Sayfalar

20 Temmuz 2011 Çarşamba

Okumak Yazmak ve Yaşamak Üzerine

Blogu ilk açtığımda güzel şeyler yazma hevesim vardı. Eğlenceli şeyler yazacaktım. Ama bizim ülkede günden güne öyle olaylar oluyor ki, insan "güzel" şeylere değinemeyecek hale geliyor neredeyse. Şu geçirdiğim bir hafta kabus gibiydi resmen, bir de meydana gelen olaylar üzerine konuşulanları işitince/görünce ne yapacağımı, ne tepki vereceğimi şaşırır hale geldim. Günlerdir birçok şey soruyorum kendime gündemlerle ilgili, insanlarla ilgili, insanların yazdıklarıyla, verdikleri tepkilerle ilgili. Önceden de mi hep böyleydi yoksa son zamanlarda iyice zıvanadan çıktık mı diye bir sürü şey geçiyor kafamdan. En sonunda yoruluyorum, gerçekten yoruldum. Ve tek çözüm olarak da bunlar üzerine düşünmenin gerçekten manasız olduğunu, kendi kendime aklımı fazlasıyla yorduğumu farkettim.

-Şike operasyonu
-13 şehit haberi
-Demokratik özerklik
-Levent Yılmaz'ın Enis Batur eleştirisi; Şavkar Altınel'in Oğuz Atay ve Tutunamayanlar hakkında söyledikleri

İlk üçü hakkında hiçbir yorumda bulunmayacağım, sağolsun insanlarımız "her şey" hakkında anında politik bir duruş sergileyip konular üzerinden siyaset yapma geleneğine sahip olduğu için bize söylenecek bir şey kalmadı. Hoş, benim de söyleyecek isteğim yok.
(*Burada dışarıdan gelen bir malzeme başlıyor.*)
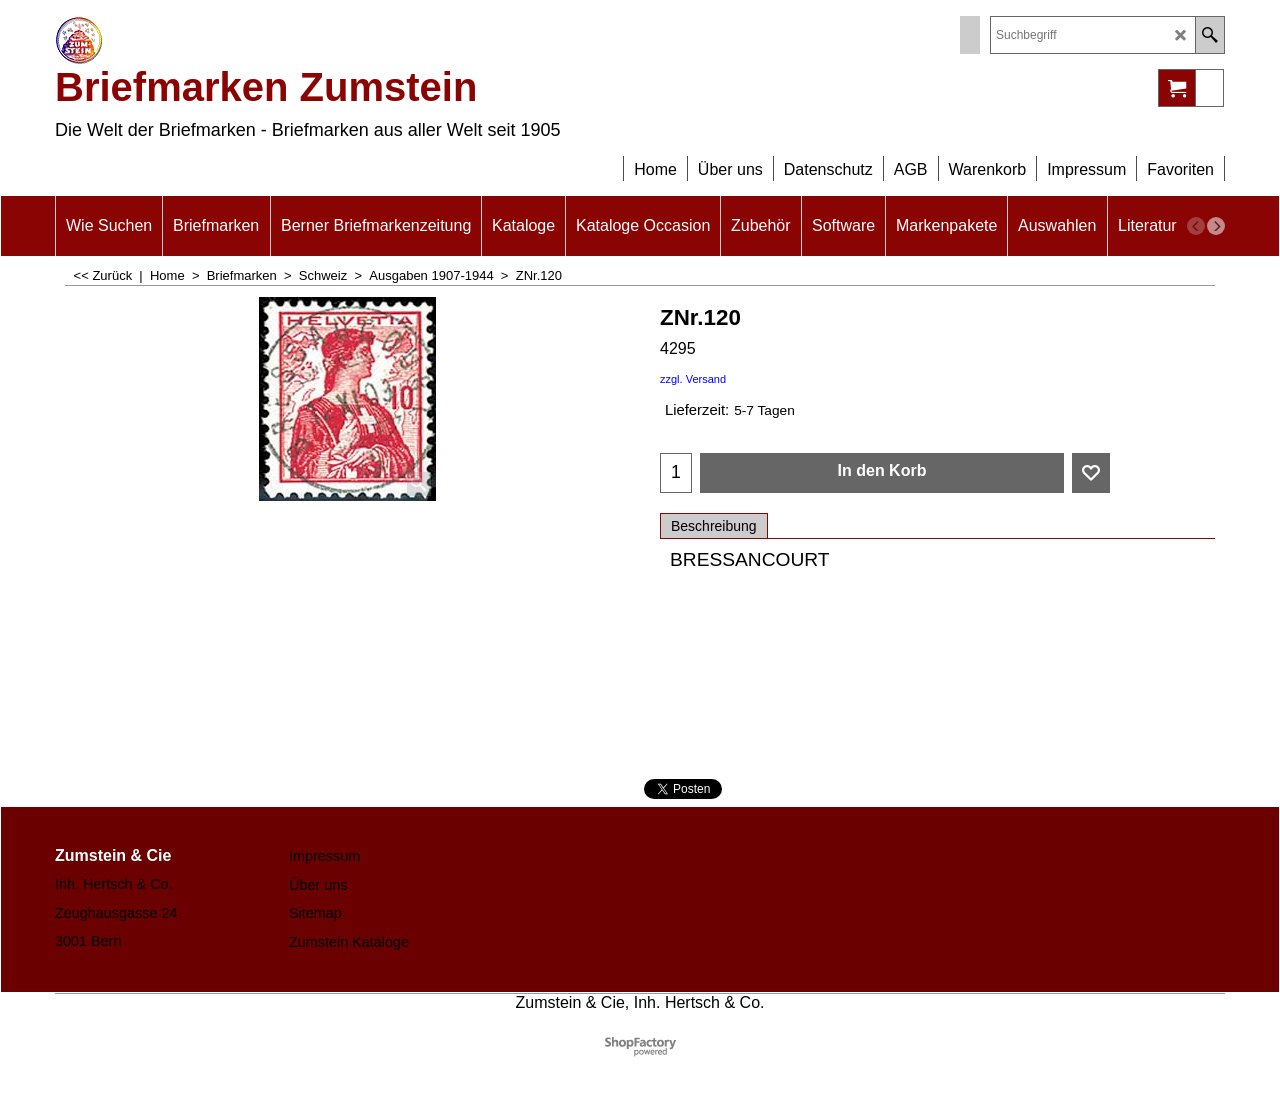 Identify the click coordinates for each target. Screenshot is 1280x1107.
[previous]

Güzel şeyler yazma isteğimi bile öldürüyor "gerçek dünya".

Ama son madde önemli, Levent Yılmaz'ın eleştirisi hakkında bir şeyler yazmıştım daha öncesinde, söylemek istediklerimin çoğunu da yazamadım ama yeterince düşüncelerimi açıklayabildiğimi düşünüyorum. Şavkar Altınel'e gelince de, lafı uzatıp satırlarca yazacak değilim ama benim üzerinde durduğum Oğuz Atay hakkında düşünceleri;

"
bana göre ‘tutunamayanlar’ bir küçük burjuva krizinin, mühendis olmanın, ‘salon salamanje’lerde yaşamanın, ‘bir kadınla iki çocuğun sorumlu saymanlığı’nı yapmanın hikâyesi. bunda bir sorun yok: bir flaubert bu malzemeden büyük bir roman çıkarabilirdi. ama atay, flaubert değil, çok etkilendiği belli olan modernistlerden biri de değil, her şeyden önce de ‘kendisi’ değil. başkahramanına ‘özben’ soyadını vermiş, ama içimde romanın arkasında elle tutulabilir bir ‘benlik’ olduğu, yazarın anlattıklarını gerçekten görüp yaşadığı duygusu yok. daha çok, bunları bir yerlerden duymuş, öğrenmiş, doğru olanın dünyaya böyle bakmak olduğuna karar vermiş gibi... tezer özlü’nün benzer krizlerden yola çıkarak yazdıklarını otantik bulup severek okumama rağmen atay gözüme sığ ve yapay görünüyor."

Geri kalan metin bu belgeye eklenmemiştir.